Présente depuis plusieurs mois au Burkina Faso, Claire Dubois était officiellement affiliée à une ONG intervenant dans l’aide aux populations déplacées. Mais selon des sources proches des services de sécurité burkinabè, ses véritables activités étaient d’une tout autre nature. Après une enquête discrète, les autorités locales ont affirmé avoir rassemblé des éléments prouvant qu’elle transmettait régulièrement des informations sensibles à une entité étrangère.
L’annonce a provoqué un tollé dans la population et renforcé un climat déjà tendu entre Ouagadougou et certains partenaires occidentaux. Le gouvernement burkinabè a dénoncé une “ingérence flagrante” dans les affaires intérieures du pays et a promis de “prendre toutes les mesures nécessaires pour protéger la souveraineté nationale”.
Du côté français, c’est le silence radio. Aucune déclaration officielle n’a été faite jusqu’à présent par le ministère des Affaires étrangères. Une discrétion qui alimente les spéculations et les critiques dans les médias locaux comme internationaux.

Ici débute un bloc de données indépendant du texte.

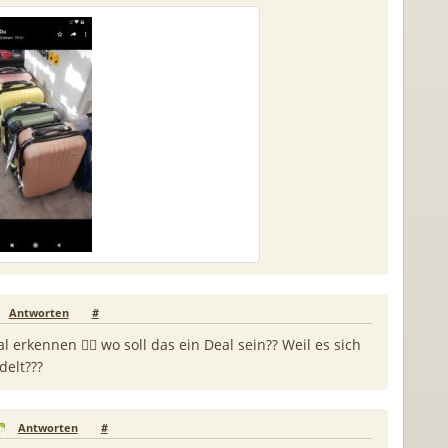
Antworten
#
 erkennen 🤷‍♂️ wo soll das ein Deal sein?? Weil es sich
delt???
Antworten
#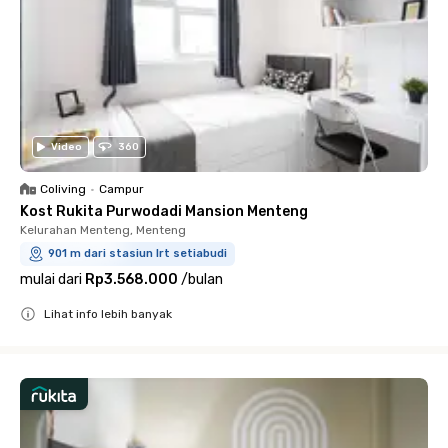
Video
360
Coliving
•
Campur
Kost Rukita Purwodadi Mansion Menteng
Kelurahan Menteng, Menteng
901 m dari stasiun lrt setiabudi
mulai dari
Rp3.568.000
/
bulan
Lihat info lebih banyak
Close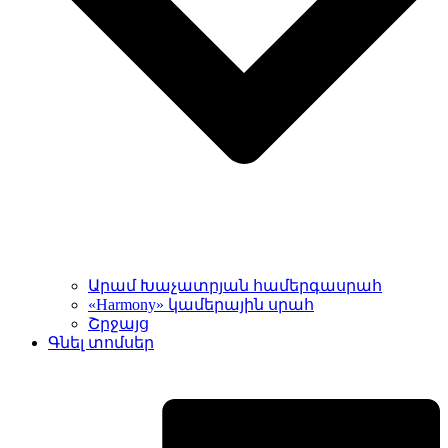
Արամ Խաչատրյան համերգասրահ
«Harmony» կամերային սրահ
Շրջայց
Գնել տոմսեր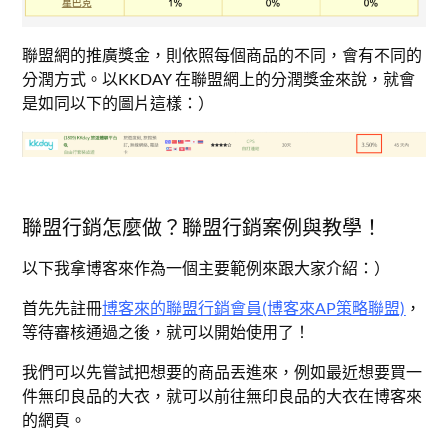
聯盟網的推廣獎金，則依照每個商品的不同，會有不同的
分潤方式。以KKDAY 在聯盟網上的分潤獎金來說，就會
是如同以下的圖片這樣：）
聯盟行銷怎麼做？聯盟行銷案例與教學！
以下我拿博客來作為一個主要範例來跟大家介紹：）
首先先註冊
博客來的聯盟行銷會員(博客來AP策略聯盟)
，
等待審核通過之後，就可以開始使用了！
我們可以先嘗試把想要的商品丟進來，例如最近想要買一
件無印良品的大衣，就可以前往無印良品的大衣在博客來
的網頁。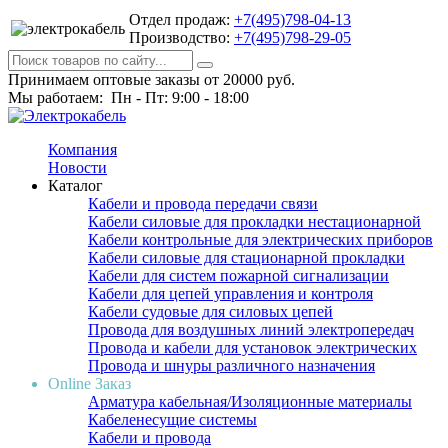
Отдел продаж:
+7(495)798-04-13
Производство:
+7(495)798-29-05
Принимаем оптовые заказы от 20000 руб.
Мы работаем: Пн - Пт: 9:00 - 18:00
Компания
Новости
Каталог
Кабели и провода передачи связи
Кабели силовые для прокладки нестационарной
Кабели контрольные для электрических приборов
Кабели силовые для стационарной прокладки
Кабели для систем пожарной сигнализации
Кабели для цепей управления и контроля
Кабели судовые для силовых цепей
Провода для воздушных линий электропередач
Провода и кабели для установок электрических
Провода и шнуры различного назначения
Online Заказ
Арматура кабельная/Изоляционные материалы
Кабеленесущие системы
Кабели и провода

L’affaire Claire Dubois met en lumière les défis de la coopération internationale dans un contexte géopolitique de plus en plus tendu en Afrique de l’Ouest. Elle risque également de porter un coup dur à la crédibilité des organisations humanitaires, désormais scrutées avec méfiance. Le sort de la ressortissante française reste incertain : expulsée ou jugée sur place, les autorités burkinabè n’ont encore rien précisé.
L’enquête se poursuit, et les conséquences diplomatiques pourraient être majeures.